Neighborhood in Dallas, Texas

The Reunion district of downtown Dallas, Texas (USA) is an area in western downtown anchored by the Hyatt Regency Dallas and Reunion Tower. The name "Reunion" originates from the mid-nineteenth century commune La Reunion.

The district included Reunion Arena from 1980 to its demolition in 2009. The arena was originally intended to be an economic engine to drive redevelopment of the surrounding district. However, the real estate bust of the 1980s discouraged owner Ray Hunt and his Woodbine Development Corp. from investing beyond the Hyatt and the Tower, and no further building took place. It was originally proposed to be named "Esplanade" by marketing consultants, but this was rejected by developer John Scovell of Woodbine, in favor of the Reunion name after studying the local La Reunion colony. With the Mavericks and Stars having relocated to American Airlines Center, plans indicated that the land would be put to other uses after demolition of the arena in November 2009, no further use for the former arena site has been found..

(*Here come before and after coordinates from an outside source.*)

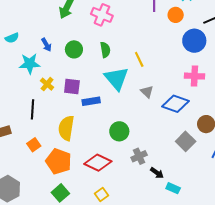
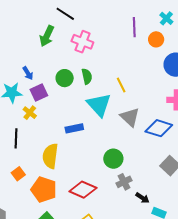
green circle: (74, 49) -> (65, 78), moved
purple square: (72, 87) -> (39, 92), moved, turned -30
gray triangle: (147, 92) -> (130, 117), size x1.5
green circle: (119, 131) -> (113, 159), moved

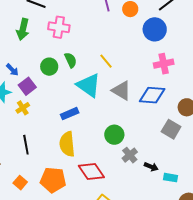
yellow cross: (30, 113) -> (23, 108), turned 32
black line: (16, 138) -> (26, 145), moved
yellow semicircle: (50, 156) -> (67, 144), moved
orange square: (18, 174) -> (20, 183), moved
red diamond: (83, 190) -> (91, 171), turned 44

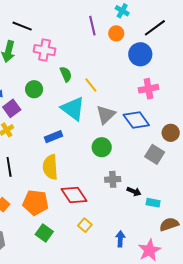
green semicircle: (71, 60) -> (66, 74), moved
gray triangle: (121, 91) -> (106, 115), turned 45
blue diamond: (152, 95) -> (136, 120), turned 48
green circle: (114, 135) -> (102, 147), moved
gray cross: (130, 155) -> (113, 179), turned 35

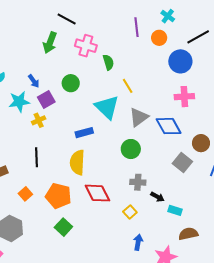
green semicircle: (66, 74) -> (108, 62), moved
yellow square: (85, 225) -> (130, 212), moved

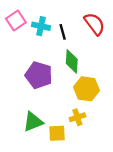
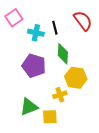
cyan cross: (41, 26) -> (36, 33), moved
yellow cross: (77, 117) -> (60, 95), moved

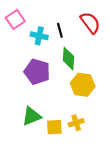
yellow cross: (60, 95) -> (76, 123), moved

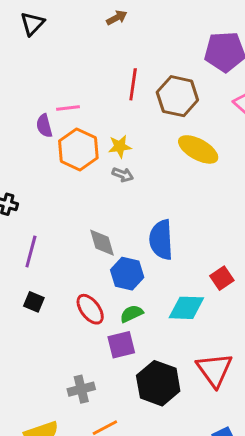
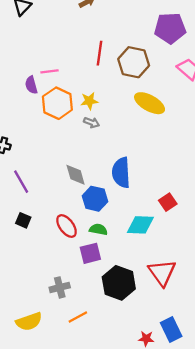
purple line: (31, 252) -> (21, 182), turned -45
green semicircle: (132, 314) -> (98, 229), turned 36

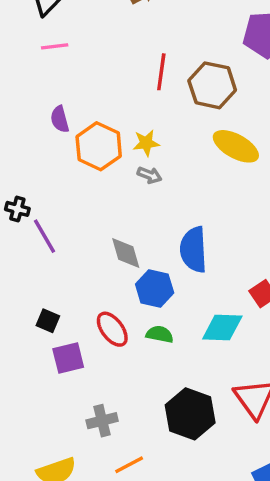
pink line: (49, 71) -> (55, 46), moved
purple line: (21, 182) -> (44, 236), moved
purple square: (90, 253) -> (68, 358), moved

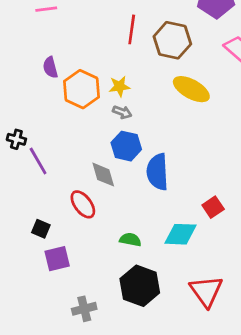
blue hexagon: (155, 289) -> (126, 146), moved
red ellipse: (112, 329) -> (83, 204), moved
black hexagon: (190, 414) -> (140, 286), moved

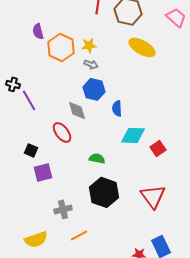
blue semicircle: (157, 172) -> (117, 108), size x0.6
red square: (213, 207) -> (158, 148), moved
cyan diamond: (180, 234) -> (133, 135), moved

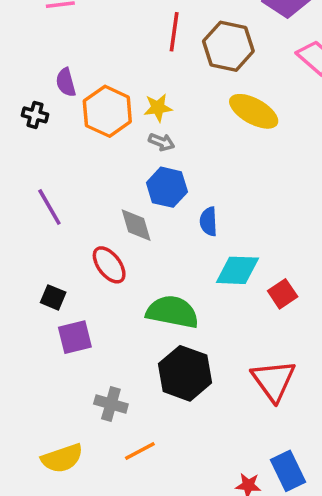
black cross: (13, 84) -> (35, 115), moved
green semicircle: (97, 158) -> (172, 312), size x1.8
gray cross: (63, 209) -> (111, 404), turned 30

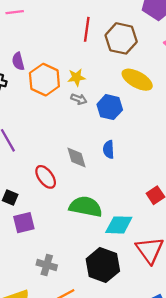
blue hexagon: (167, 187) -> (110, 107), moved
gray diamond: (136, 225) -> (77, 157), moved
cyan diamond: (237, 270) -> (119, 225), moved
black hexagon: (185, 373) -> (103, 265), moved

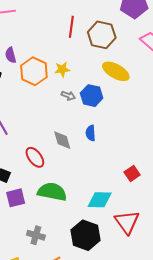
gray arrow: (79, 99) -> (68, 96), moved
green semicircle: (86, 207) -> (52, 192), moved

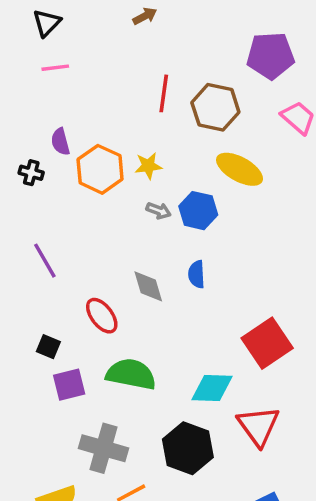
red square: (132, 174) -> (267, 343), size x1.8
gray cross: (36, 235) -> (103, 448), size x1.5

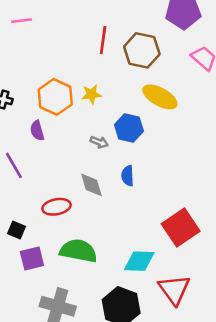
purple semicircle: (60, 142) -> (37, 131), moved
gray arrow: (159, 211) -> (99, 142), moved
red ellipse: (102, 316) -> (56, 207), turned -64

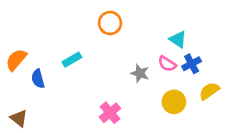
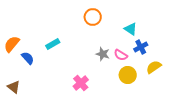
orange circle: (110, 23) -> (93, 17), moved
pink semicircle: (167, 64) -> (121, 55), moved
blue semicircle: (38, 79) -> (28, 58), turned 152

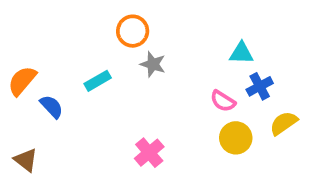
orange circle: (93, 17) -> (133, 31), moved
cyan triangle: (131, 29) -> (241, 53), turned -32
gray star: (103, 54) -> (153, 64), moved

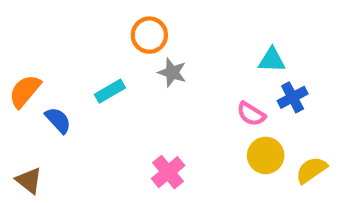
yellow semicircle: (284, 123) -> (311, 170), moved

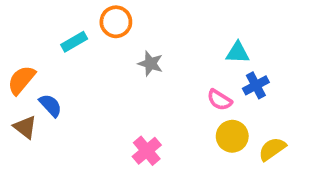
orange circle: (149, 35) -> (116, 22), moved
cyan rectangle: (110, 91) -> (74, 42), moved
brown triangle: (29, 180) -> (25, 127), moved

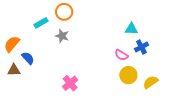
gray star: (150, 64) -> (62, 36), moved
brown triangle: (25, 127) -> (14, 70), turned -40
pink cross: (147, 151) -> (70, 83), moved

The Reunion District of downtown Dallas, Texas, is undergoing major redevelopment. The area had remained largely vacant since the demolition of Reunion Arena in 2009. Hunt Realty Investments is leading a $5 billion project to transform 20 acres around the Hyatt Regency Dallas and Reunion Tower. The plan includes housing, with many units designated as affordable, a hotel with 600 to 1,000 rooms, 150,000 square feet of retail space, up to 2 million square feet of office space, and a 3- to 4-acre public park.

The site could support around 5,000 new residents. That would be about one-third of the current downtown population. Hart Howerton, a design and planning firm, is leading the project's master planning.

The redevelopment is timed to coincide with the $3 billion rebuild of the Kay Bailey Hutchison Convention Center. The plan also includes upgrades to Union Station and better pedestrian connections.

Some infrastructure issues remain unresolved. These include the alignment of a proposed high-speed rail line and the final location of the new convention center.

== Attractions ==
- Hyatt Regency Dallas
- Reunion Tower

== Transportation ==
=== Highways ===
- - Interstate 30
- - Interstate 35E

=== Trains ===
==== Commuter ====
  - Union Station

==== Light Rail ====
- DART: and
  - Union Station

==== Regional ====
- Amtrak
  - Union Station

== Education ==
The district is zoned to schools in the Dallas Independent School District.

Residents of the district are zoned to City Park Elementary School, Billy Earl Dade Middle School, and James Madison High School.